2008-Nov-30 02:29 UTC

head link

[zfs-discuss] Slow death-spiral with zfs gzip-9 compression

Ref relling''s 12:00 post:
My system does not have arcstat or nicstat.  But it is the B2 distribution. 
Would I expect these to be in the final distribution, or where do these come
from?
Thanks.
--Ray
-- 
This message posted from opensolaris.org

Tim

2008-Nov-30 02:42 UTC

head link

[zfs-discuss] Slow death-spiral with zfs gzip-9 compression

On Sat, Nov 29, 2008 at 8:29 PM, Ray Clark <webclark at
rochester.rr.com>wrote:
> Ref relling''s 12:00 post:
> My system does not have arcstat or nicstat.  But it is the B2 distribution.
>  Would I expect these to be in the final distribution, or where do these
> come from?
> Thanks.
> --Ray
> --
>

I don''t believe either are bundled.  Search google for arcstat.pl and
nicstat.pl

--Tim
-------------- next part --------------
An HTML attachment was scrubbed...
URL:
<http://mail.opensolaris.org/pipermail/zfs-discuss/attachments/20081129/28546720/attachment.html>

Jim Mauro

2008-Nov-30 02:43 UTC

head link

[zfs-discuss] Slow death-spiral with zfs gzip-9 compression

For the record, what I said was the on x64, the default size of the UFS
segmap segment, which is the L1 cache for UFS reads and writes, is
64MB. Caches pages will be moved to a cache list in memory if segmap
fills up.

The message I was trying to convey is that the default size of the UFS 
segmap
on x64 (64MB) is generally too small if UFS file IO is a component of your
workload (and 64MB is the default for 64-bit x64).

Check out;
http://www.solarisinternals.com/wiki/index.php/Segmap_tuning

For increasing the size.
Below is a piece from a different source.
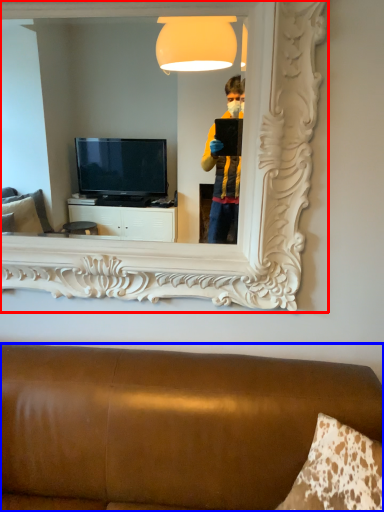 Question: Which of the following is the closest to the observer, mirror (highlighted by a red box) or furniture (highlighted by a blue box)?

Choices:
 (A) mirror
 (B) furniture

Answer: (B) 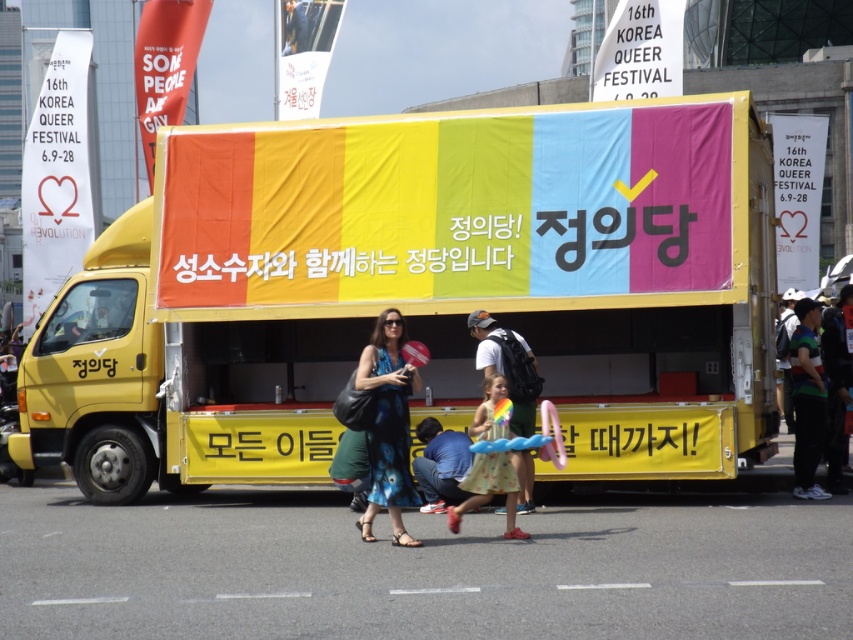 Who is more distant from viewer, [345,218] or [430,508]?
Note please do NOT use the /etc/system method
of increasing segmapsize on x64 - it will panic your system.

None of this has anything to do with ZFS, which uses a completely different
mechanism for caching (the ZFS ARC).

Thanks,
/jim


> What is what I heard Jim Mauro tell us.  I recall feeling a bit 
> disturbed when I heard it.  If it is true, perhaps it applies only to 
> x86 32 bits, which has obvious memory restrictions.  I recall that he 
> showed this parameter via DTrace. However on my Solaris 10U5 AMD64 
> system I see this limit:
>
> 429293568       maximum memory allowed in buffer cache (bufhwm)
>
> which seems much higher than 64MB.  The "Solaris Tuning And
Tools"
> book says that by default the buffer cache is allowed to grow to 2% of 
> physical memory.
>
> Obtain the value via
>
>    sysdef | grep bufhwm
>
> My 32-bit Belenix system running under VirtualBox with 2GB allocated 
> to the VM reports a value of 41,762,816.
>
> Bob
> =====================================> Bob Friesenhahn
> bfriesen at simple.dallas.tx.us,
http://www.simplesystems.org/users/bfriesen/
> GraphicsMagick Maintainer,    http://www.GraphicsMagick.org/
>
> _______________________________________________
> zfs-discuss mailing list
> zfs-discuss at opensolaris.org
> http://mail.opensolaris.org/mailman/listinfo/zfs-discuss
>

Bob Friesenhahn

2008-Nov-30 02:59 UTC

head link

[zfs-discuss] Slow death-spiral with zfs gzip-9 compression

On Sun, 30 Nov 2008, Ian Collins wrote:
> What did you expect?  A 3GHz Opteron core takes about a minutes to
> attempt to compress a 1GB .mkv file.  So your P3 would probably take
> between 5 and 10 minutes.  Now move that to the kernel and your system
> will crawl.  High gzip compressions are only really feasible on fast
> multi-core systems (the compression is threaded).
The gzip manual pages says that the default compression level for gzip 
is -6.  Experimentation will show that the compression ratio does not 
increase much at -9 so it is not worth it when you are short on time 
or CPU.

Bob
=====================================Bob Friesenhahn
bfriesen at simple.dallas.tx.us, http://www.simplesystems.org/users/bfriesen/
GraphicsMagick Maintainer,    http://www.GraphicsMagick.org/

Chris Ridd

2008-Nov-30 08:07 UTC

head link

[zfs-discuss] Slow death-spiral with zfs gzip-9 compression

On 30 Nov 2008, at 02:59, Bob Friesenhahn wrote:
> On Sun, 30 Nov 2008, Ian Collins wrote:
>
>> What did you expect?  A 3GHz Opteron core takes about a minutes to
>> attempt to compress a 1GB .mkv file.  So your P3 would probably take
>> between 5 and 10 minutes.  Now move that to the kernel and your  
>> system
>> will crawl.  High gzip compressions are only really feasible on fast
>> multi-core systems (the compression is threaded).
>
> The gzip manual pages says that the default compression level for gzip
> is -6.  Experimentation will show that the compression ratio does not
> increase much at -9 so it is not worth it when you are short on time
> or CPU.
Would it also help if the blocksize were reduced down from the default  
(128K?) in the filesystem with gzip compression?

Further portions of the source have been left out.